The answer must be an exact copy of the records, with no pictures in it.

### Data for processing ###

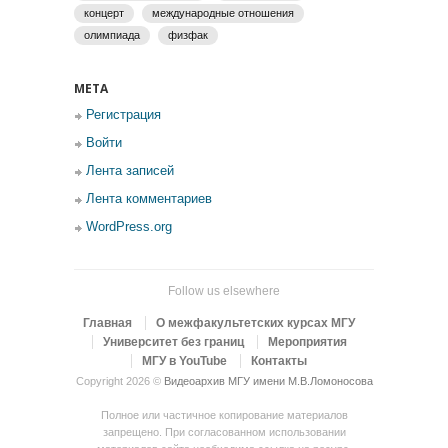
концерт
международные отношения
олимпиада
физфак
МЕТА
Регистрация
Войти
Лента записей
Лента комментариев
WordPress.org
Follow us elsewhere
Главная
О межфакультетских курсах МГУ
Университет без границ
Мероприятия
МГУ в YouTube
Контакты
Copyright 2026 ©
Видеоархив МГУ имени М.В.Ломоносова
Полное или частичное копирование материалов
запрещено. При согласованном использовании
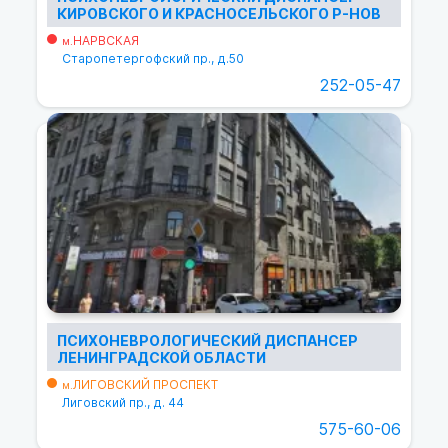
КИРОВСКОГО И КРАСНОСЕЛЬСКОГО Р-НОВ
НАРВСКАЯ
м.
Старопетергофский пр., д.50
252-05-47
ПСИХОНЕВРОЛОГИЧЕСКИЙ ДИСПАНСЕР
ЛЕНИНГРАДСКОЙ ОБЛАСТИ
ЛИГОВСКИЙ ПРОСПЕКТ
м.
Лиговский пр., д. 44
575-60-06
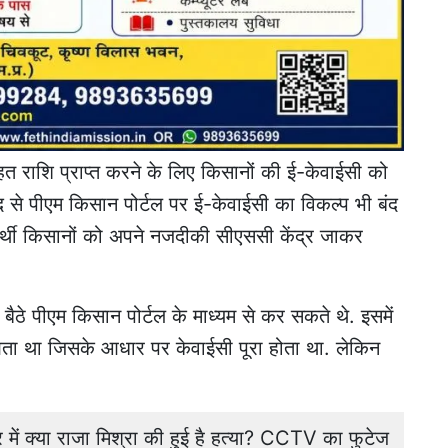
हत राशि प्राप्त करने के लिए किसानों की ई-केवाईसी को
ाद से पीएम किसान पोर्टल पर ई-केवाईसी का विकल्प भी बंद
र्थी किसानों को अपने नजदीकी सीएससी केंद्र जाकर
े पीएम किसान पोर्टल के माध्यम से कर सकते थे. इसमें
ता था जिसके आधार पर केवाईसी पूरा होता था. लेकिन
ं क्या राजा मिश्रा की हुई है हत्या? CCTV का फुटेज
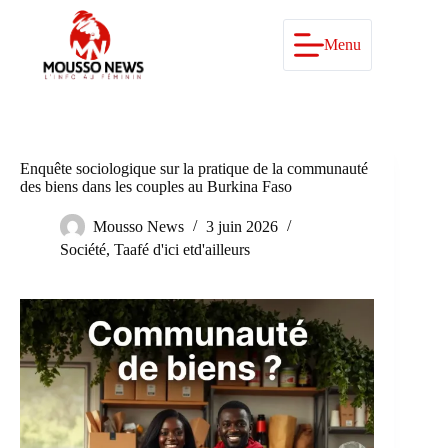
Passer
au
contenu
Menu
Enquête sociologique sur la pratique de la communauté
des biens dans les couples au Burkina Faso
Mousso News
3 juin 2026
Société
,
Taafé d'ici etd'ailleurs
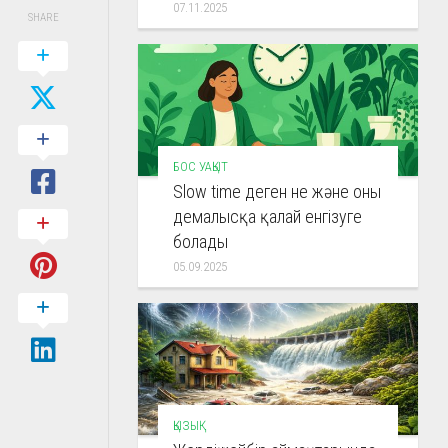
07.11.2025
SHARE
БОС УАҚЫТ
Slow time деген не және оны
демалысқа қалай енгізуге
болады
05.09.2025
ҚЫЗЫҚ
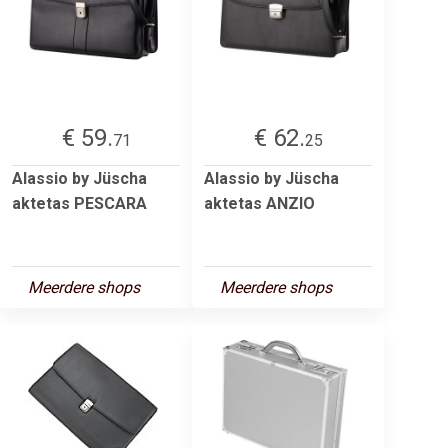
€ 59.
€ 62.
71
25
Alassio by Jüscha
Alassio by Jüscha
aktetas PESCARA
aktetas ANZIO
Meerdere shops
Meerdere shops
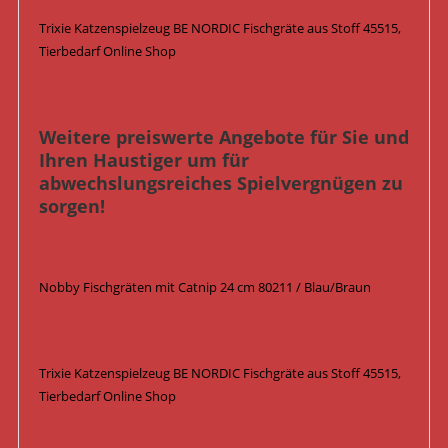
Trixie Katzenspielzeug BE NORDIC Fischgräte aus Stoff 45515,
Tierbedarf Online Shop
Weitere preiswerte Angebote für Sie und
Ihren Haustiger um für
abwechslungsreiches Spielvergnügen zu
sorgen!
Nobby Fischgräten mit Catnip 24 cm 80211 / Blau/Braun
Trixie Katzenspielzeug BE NORDIC Fischgräte aus Stoff 45515,
Tierbedarf Online Shop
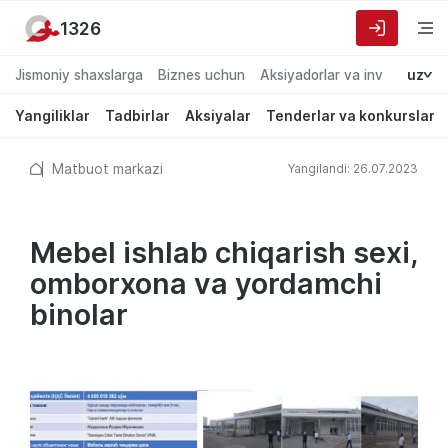
1326
Jismoniy shaxslarga
Biznes uchun
Aksiyadorlar va investorlarg
uz
Yangiliklar
Tadbirlar
Aksiyalar
Tenderlar va konkurslar
Matbuot markazi
Yangilandi: 26.07.2023
Mebel ishlab chiqarish sexi,
omborxona va yordamchi
binolar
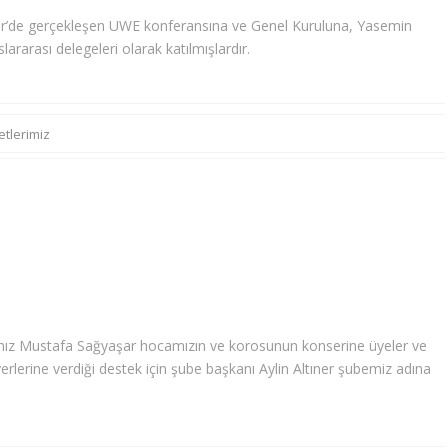
mir’de gerçekleşen UWE konferansına ve Genel Kuruluna, Yasemin
rarası delegeleri olarak katılmışlardır.
etlerimiz
mız Mustafa Sağyaşar hocamızın ve korosunun konserine üyeler ve
erlerine verdiği destek için şube başkanı Aylin Altıner şubemiz adına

###

- Written answer
концерт
международные отношения
олимпиада
физфак
МЕТА
Регистрация
Войти
Лента записей
Лента комментариев
WordPress.org
Follow us elsewhere
Главная
О межфакультетских курсах МГУ
Университет без границ
Мероприятия
МГУ в YouTube
Контакты
Copyright 2026 ©
Видеоархив МГУ имени М.В.Ломоносова
Полное или частичное копирование материалов
запрещено. При согласованном использовании
КИРОВСКОГО И КРАСНОСЕЛЬСКОГО Р-НОВ
НАРВСКАЯ
м.
Старопетергофский пр., д.50
252-05-47
ПСИХОНЕВРОЛОГИЧЕСКИЙ ДИСПАНСЕР
ЛЕНИНГРАДСКОЙ ОБЛАСТИ
ЛИГОВСКИЙ ПРОСПЕКТ
м.
Лиговский пр., д. 44
575-60-06
हत राशि प्राप्त करने के लिए किसानों की ई-केवाईसी को
ाद से पीएम किसान पोर्टल पर ई-केवाईसी का विकल्प भी बंद
र्थी किसानों को अपने नजदीकी सीएससी केंद्र जाकर
े पीएम किसान पोर्टल के माध्यम से कर सकते थे. इसमें
ता था जिसके आधार पर केवाईसी पूरा होता था. लेकिन
ं क्या राजा मिश्रा की हुई है हत्या? CCTV का फुटेज
Passer
au
contenu
Menu
Enquête sociologique sur la pratique de la communauté
des biens dans les couples au Burkina Faso
Mousso News
3 juin 2026
Société
,
Taafé d'ici etd'ailleurs
07.11.2025
SHARE
БОС УАҚЫТ
Slow time деген не және оны
демалысқа қалай енгізуге
болады
05.09.2025
ҚЫЗЫҚ
€ 59.
€ 62.
71
25
Alassio by Jüscha
Alassio by Jüscha
aktetas PESCARA
aktetas ANZIO
Meerdere shops
Meerdere shops
Trixie Katzenspielzeug BE NORDIC Fischgräte aus Stoff 45515,
Tierbedarf Online Shop
Weitere preiswerte Angebote für Sie und
Ihren Haustiger um für
abwechslungsreiches Spielvergnügen zu
sorgen!
Nobby Fischgräten mit Catnip 24 cm 80211 / Blau/Braun
Trixie Katzenspielzeug BE NORDIC Fischgräte aus Stoff 45515,
Tierbedarf Online Shop
1326
Jismoniy shaxslarga
Biznes uchun
Aksiyadorlar va investorlarg
uz
Yangiliklar
Tadbirlar
Aksiyalar
Tenderlar va konkurslar
Matbuot markazi
Yangilandi: 26.07.2023
Mebel ishlab chiqarish sexi,
omborxona va yordamchi
binolar
mir’de gerçekleşen UWE konferansına ve Genel Kuruluna, Yasemin
rarası delegeleri olarak katılmışlardır.
etlerimiz
mız Mustafa Sağyaşar hocamızın ve korosunun konserine üyeler ve
erlerine verdiği destek için şube başkanı Aylin Altıner şubemiz adına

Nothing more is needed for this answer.